Может быть, лучший путь пояснее представить себе истинную меру искренности Расина в его религиозном обращении, да и его подлинное положение при дворе – это приглядеться к его отношениям с янсенистами. Начать с того, что связи с Пор-Роялем, действительные или мнимые, могли принести не одну только выгоду в обществе, как рисуется Шпангейму. Скорее они давали ту двусмысленную известность – уважение в глазах независимо мыслящей интеллектуальной элиты и подозрительность для властей, – какой обычно пользуются нонконформисты и им сочувствующие. Для Пор-Рояля время передышки и относительного спокойствия, которые принес с собой Церковный мир, уже к концу семидесятых годов оставалось позади. В 1679 году умерла герцогиня де Лонгвиль, сестра Великого Конде, самая влиятельная защитница Пор-Рояля. И сразу же возобновились преследования этой общины. Замечательно, что на сей раз инициатива преследований шла не от архиепископа Парижского и не от папы, но от короля, и причины их были не богословские и не церковные, а политические и государственные. Франсуа де Арле де Шанвалон, архиепископ Парижский, относился к янсенистам скверно, но он был человеком светским, циничным, менее всего религиозным фанатиком, напротив, даже скандально известным своими любовными приключениями; он заботился о собственном мирском положении гораздо больше, чем о чистоте веры, и будь сохранение Церковного мира угодно королю, он никогда бы его не нарушил. А папа Иннокентий XI скорее даже благоволил к янсенистам, склонялся на их сторону в борьбе с иезуитами, но у Святого Престола были крайне натянутые отношения с французским королем; вступиться за Пор-Рояль он был почти бессилен, и его сочувствие могло лишь повредить гонимым.
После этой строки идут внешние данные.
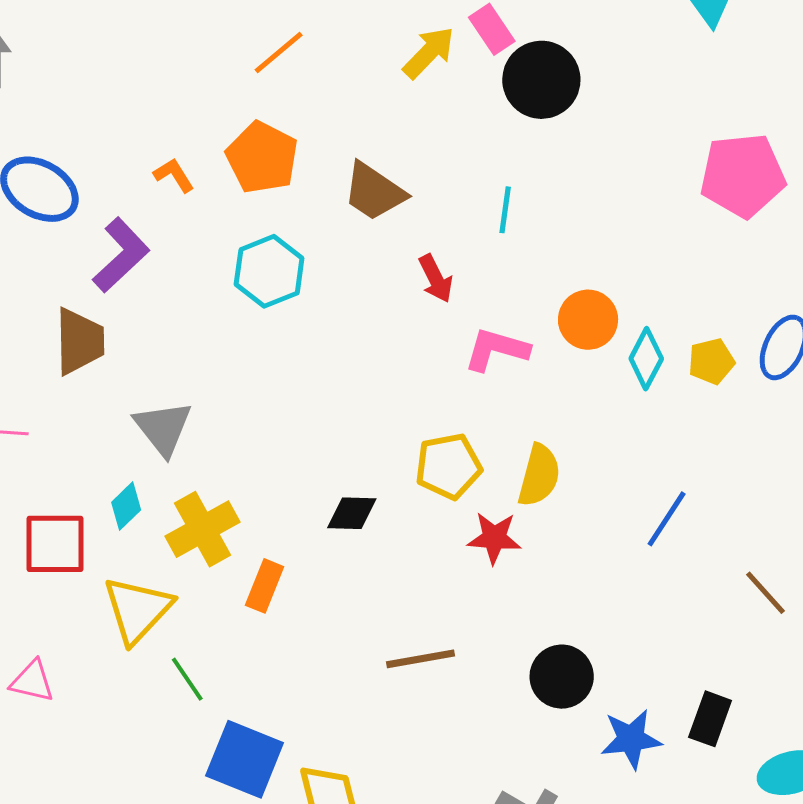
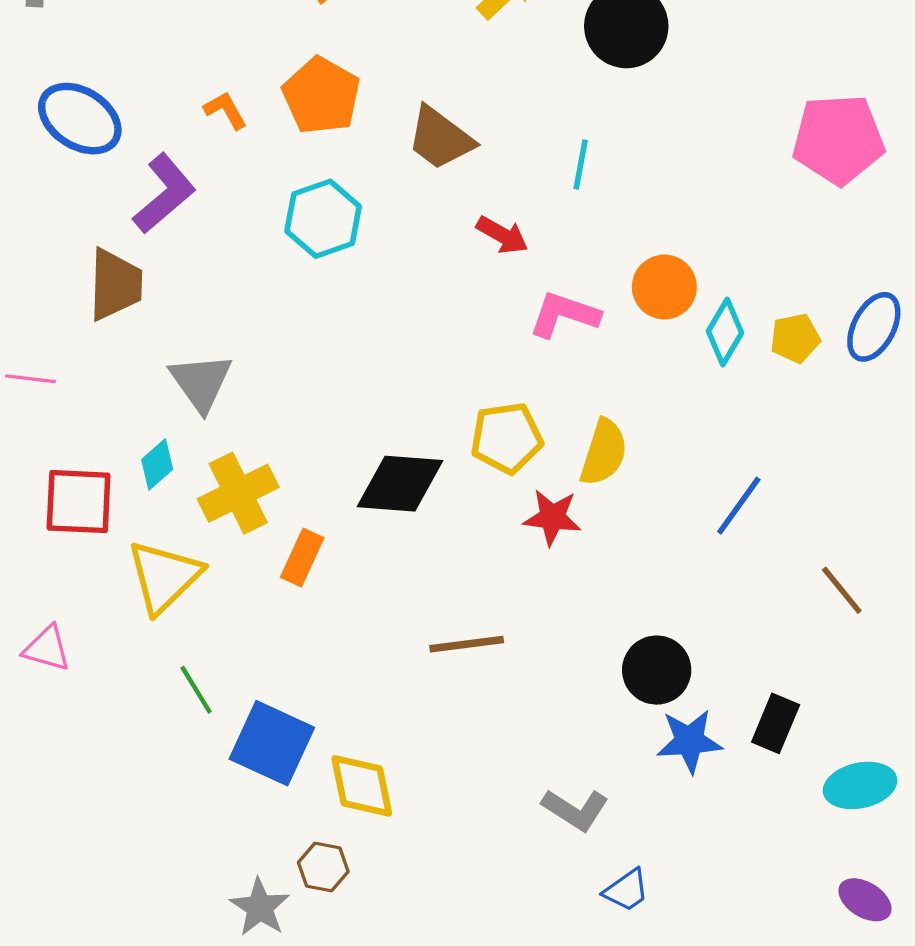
red arrow: (436, 279) -> (502, 235), turned -36
black diamond: (352, 513) -> (400, 484), size x1.6
black circle: (562, 677) -> (657, 670), moved
green line: (187, 679) -> (196, 690), moved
Людовика же раздражало, что Пор-Рояль оставался духовным центром для большого количества людей, и людей приметных и значительных – происхождением ли, талантом или добродетелями. И хотя ни один самый озлобленный недоброжелатель не мог бы привести доказательства какой-то политической неблагонадежности «друзей Пор-Рояля», Людовику упрямо мерещился заговор. Во всяком случае, возможность заговора. Чем больше в свете восхищались благочестием пор-рояльских монахинь, ученостью пор-рояльских отшельников, воспитанием, которое получали юные пансионерки Пор-Рояля, чем выше поэтому становился авторитет обители и ее окружения, тем опаснее казалась Людовику эта группа людей, не имеющая четких границ, не связанная формальными узами, почти не опознаваемая, но так весомо присутствующая в духовной и общественной жизни. Каковы бы ни были достоинства и настроения этой группы, она составляла несомненную и независимую силу; а никакой независимой силы в королевстве Людовик терпеть был не намерен. Снова, как в 1664 году, отшельники получили приказ в две недели покинуть окрестности Пор-Рояля; монастырю запрещалось принимать новых монахинь и воспитывать пансионерок, все послушницы и дети также должны были оставить обитель. Всякое заступничество, всякие просьбы о мелких, частных послаблениях и исключениях оставлялись Людовиком без внимания, и на все хвалы и оправдания Пор-Роялю он отвечал: «Это место сборищ и заговоров».